Go to the line containing "Definitionen und Erläuterungen" in the material below. From there to the end, retype every line exactly and drop the pictures.

*** Opening Information provided ***

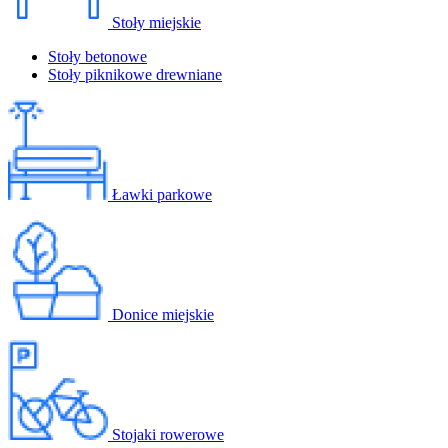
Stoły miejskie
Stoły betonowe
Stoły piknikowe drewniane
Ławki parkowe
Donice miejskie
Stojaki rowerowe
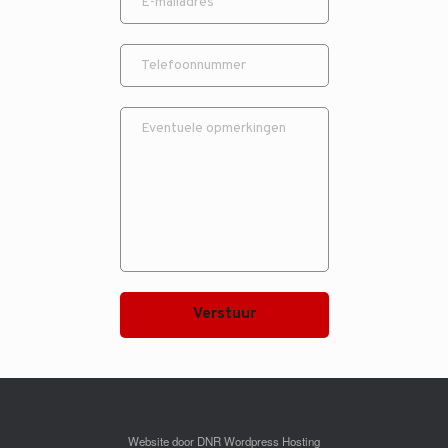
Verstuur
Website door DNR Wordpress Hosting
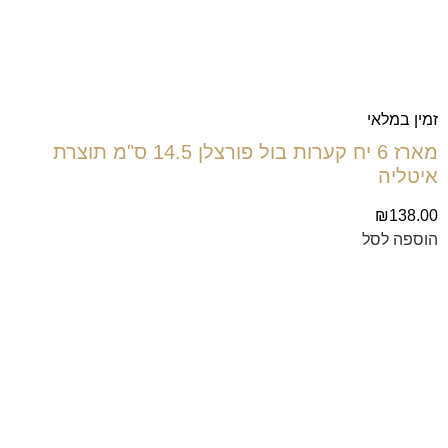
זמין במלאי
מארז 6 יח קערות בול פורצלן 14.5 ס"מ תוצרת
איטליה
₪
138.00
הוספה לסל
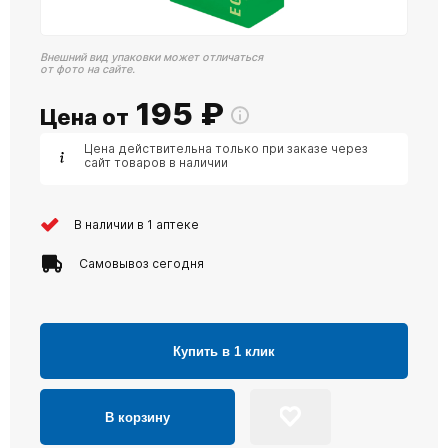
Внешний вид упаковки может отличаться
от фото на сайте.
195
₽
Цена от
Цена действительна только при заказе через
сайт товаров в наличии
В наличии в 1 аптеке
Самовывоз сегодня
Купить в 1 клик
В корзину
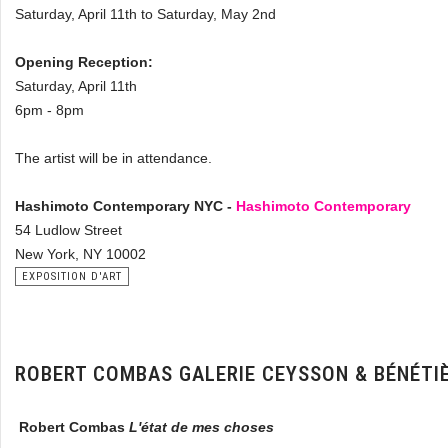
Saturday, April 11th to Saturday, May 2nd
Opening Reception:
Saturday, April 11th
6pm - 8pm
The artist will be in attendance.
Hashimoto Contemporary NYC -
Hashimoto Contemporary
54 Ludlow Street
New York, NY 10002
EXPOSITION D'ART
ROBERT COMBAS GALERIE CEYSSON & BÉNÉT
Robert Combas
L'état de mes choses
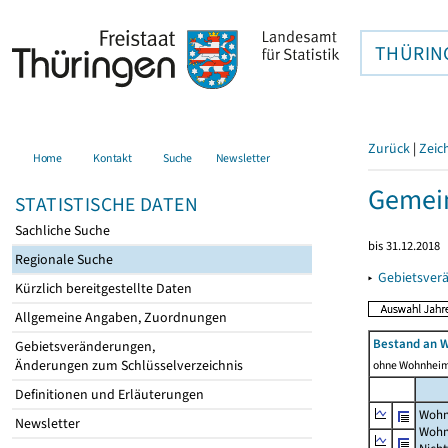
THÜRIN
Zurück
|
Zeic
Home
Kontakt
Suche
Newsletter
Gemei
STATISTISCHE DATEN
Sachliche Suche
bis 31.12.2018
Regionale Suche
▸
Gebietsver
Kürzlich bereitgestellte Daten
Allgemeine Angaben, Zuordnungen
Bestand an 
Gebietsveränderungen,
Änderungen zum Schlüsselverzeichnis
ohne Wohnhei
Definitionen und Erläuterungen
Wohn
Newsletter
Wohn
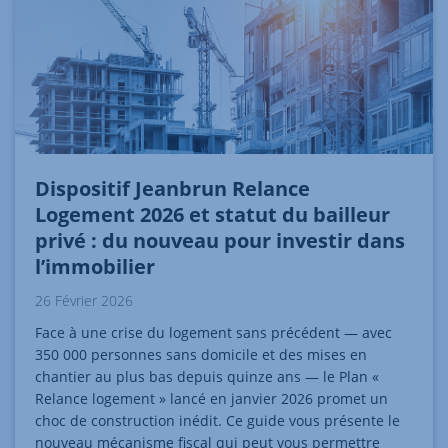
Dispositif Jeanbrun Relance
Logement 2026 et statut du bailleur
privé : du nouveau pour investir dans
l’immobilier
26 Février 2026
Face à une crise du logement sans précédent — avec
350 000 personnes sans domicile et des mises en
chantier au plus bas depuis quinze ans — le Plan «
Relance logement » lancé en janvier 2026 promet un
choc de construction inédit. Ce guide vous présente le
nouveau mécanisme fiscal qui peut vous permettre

*** Closing Information provided ***

• [Completed exercise]:
Definitionen und Erläuterungen
Wohn
Newsletter
Wohn
Dispositif Jeanbrun Relance
Logement 2026 et statut du bailleur
privé : du nouveau pour investir dans
l’immobilier
26 Février 2026
Face à une crise du logement sans précédent — avec
350 000 personnes sans domicile et des mises en
chantier au plus bas depuis quinze ans — le Plan «
Relance logement » lancé en janvier 2026 promet un
choc de construction inédit. Ce guide vous présente le
nouveau mécanisme fiscal qui peut vous permettre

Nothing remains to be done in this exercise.